The murmur of the doctor did not reach her, but–
"Yes, yes … Scobbs' Hotel, Red Horse Valley … know the place well … good night, dear old thing...."
A door banged, an uncertain footstep died away in the well of the stairs below, and she was left to recover from her amazement.
CHAPTER VII
PLAIN WORDS FROM MR. BEALE
Oliva Cresswell did not feel at all sleepy, so she discovered, by the time she was ready for bed. To retire in that condition of wakefulness meant another sleepless night, and she slipped a kimono over her, found a book and settled into the big wicker-chair under the light for the half-hour's reading which would reduce her to the necessary state of drowsiness. The book at any other time would have held her attention, but now she found her thoughts wandering. On the other side of the wall (she regarded it with a new interest) was the young man who had so strangely intruded himself into her life. Or was he out? What would a man like that do with his evenings? He was not the sort of person who could find any pleasure in making a round of music-halls or sitting up half the night in a card-room.
She heard a dull knock, and it came from the wall.

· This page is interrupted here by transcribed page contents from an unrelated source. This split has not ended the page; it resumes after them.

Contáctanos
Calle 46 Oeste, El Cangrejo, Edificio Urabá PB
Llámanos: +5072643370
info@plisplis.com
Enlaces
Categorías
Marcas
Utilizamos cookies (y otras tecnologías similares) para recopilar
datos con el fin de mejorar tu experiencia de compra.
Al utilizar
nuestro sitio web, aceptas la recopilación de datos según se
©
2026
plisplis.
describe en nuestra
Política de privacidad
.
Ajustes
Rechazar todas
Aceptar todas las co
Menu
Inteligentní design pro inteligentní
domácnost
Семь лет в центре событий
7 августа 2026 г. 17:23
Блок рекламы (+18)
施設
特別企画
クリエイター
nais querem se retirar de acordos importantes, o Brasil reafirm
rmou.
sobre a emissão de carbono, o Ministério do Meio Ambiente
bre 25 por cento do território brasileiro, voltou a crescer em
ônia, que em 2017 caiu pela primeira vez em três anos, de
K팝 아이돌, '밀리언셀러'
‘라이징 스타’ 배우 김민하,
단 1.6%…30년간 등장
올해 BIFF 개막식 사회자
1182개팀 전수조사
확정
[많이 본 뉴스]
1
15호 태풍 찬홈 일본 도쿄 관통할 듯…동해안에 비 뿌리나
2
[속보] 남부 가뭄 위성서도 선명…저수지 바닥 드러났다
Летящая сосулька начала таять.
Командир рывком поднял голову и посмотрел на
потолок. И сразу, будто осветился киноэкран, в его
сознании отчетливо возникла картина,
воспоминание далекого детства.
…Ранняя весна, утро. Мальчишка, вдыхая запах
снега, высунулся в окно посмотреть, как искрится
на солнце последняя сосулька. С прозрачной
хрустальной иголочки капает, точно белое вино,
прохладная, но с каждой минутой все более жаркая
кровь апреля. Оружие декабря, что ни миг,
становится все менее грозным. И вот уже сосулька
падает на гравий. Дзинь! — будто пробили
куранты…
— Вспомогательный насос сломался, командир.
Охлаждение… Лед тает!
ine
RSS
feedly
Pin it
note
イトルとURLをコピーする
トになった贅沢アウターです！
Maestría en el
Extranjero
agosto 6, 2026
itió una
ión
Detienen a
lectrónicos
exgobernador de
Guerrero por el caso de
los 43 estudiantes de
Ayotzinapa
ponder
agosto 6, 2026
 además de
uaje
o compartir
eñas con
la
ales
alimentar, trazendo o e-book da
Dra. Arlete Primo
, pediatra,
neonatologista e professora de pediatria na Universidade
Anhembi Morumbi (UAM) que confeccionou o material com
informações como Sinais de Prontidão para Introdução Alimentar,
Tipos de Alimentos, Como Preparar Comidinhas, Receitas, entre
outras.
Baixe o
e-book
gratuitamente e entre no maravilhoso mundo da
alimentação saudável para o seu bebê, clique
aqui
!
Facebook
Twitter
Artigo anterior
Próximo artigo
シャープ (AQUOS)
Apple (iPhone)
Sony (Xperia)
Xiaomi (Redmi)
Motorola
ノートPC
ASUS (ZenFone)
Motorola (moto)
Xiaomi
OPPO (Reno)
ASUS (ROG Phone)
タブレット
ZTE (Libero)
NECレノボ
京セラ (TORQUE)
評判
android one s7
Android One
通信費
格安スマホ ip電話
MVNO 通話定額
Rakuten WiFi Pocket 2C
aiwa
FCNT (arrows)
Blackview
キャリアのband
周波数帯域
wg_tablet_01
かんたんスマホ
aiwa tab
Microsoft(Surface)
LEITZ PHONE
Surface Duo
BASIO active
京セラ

Mr. Beale was at home then, he had pushed a chair against the wall, or he was knocking in nails at this hour of the night.
"Thud—thud—thud"—a pause—"thud, tap, thud, tap."
The dull sound was as if made by a fist, the tap by a finger-tip.
It was repeated.
Suddenly the girl jumped up with a little laugh. He was signalling to her and had sent "O.C."—her initials.
She tapped three times with her finger, struck once with the flat of her hand and tapped again. She had sent the "Understood" message.
Presently he began and she jotted the message on the margin of her book.
"Most urgent: Don't use soap. Bring it to office."
She smiled faintly. She expected something more brilliant in the way of humour even from Mr. Beale. She tapped "acknowledged" and went to bed.
"Matilda, my innocent child," she said to herself, as she snuggled up under the bed-clothes, "exchanging midnight signals with a lodger is neither proper nor lady-like."
She had agreed with herself that in spite of the latitude she was allowed in the matter of office hours, that she would put in an appearance punctually at ten. This meant rising not later than eight, for she had her little household to put in order before she left.
It was the postman's insistent knocking at eight-thirty that woke her from a dreamless sleep, and, half-awake, she dragged herself into her dressing-gown and went to the door.
"Parcel, miss," said the invisible official, and put into the hand that came round the edge of the door a letter and a small package. She brought them to the sitting-room and pulled back the curtains. The letter was type-written and was on the note-paper of a well-known firm of perfumers. It was addressed to "Miss Olivia Cresswell," and ran:
"Dear Madame,—
"We have pleasure in sending you for your use a sample cake of our new Complexion Soap, which we trust will meet with your approval."
"But how nice," she said, and wondered why she had been singled out for the favour. She opened the package. In a small carton, carefully wrapped in the thinnest of paper, was an oval tablet of lavender-coloured soap that exhaled a delicate fragrance.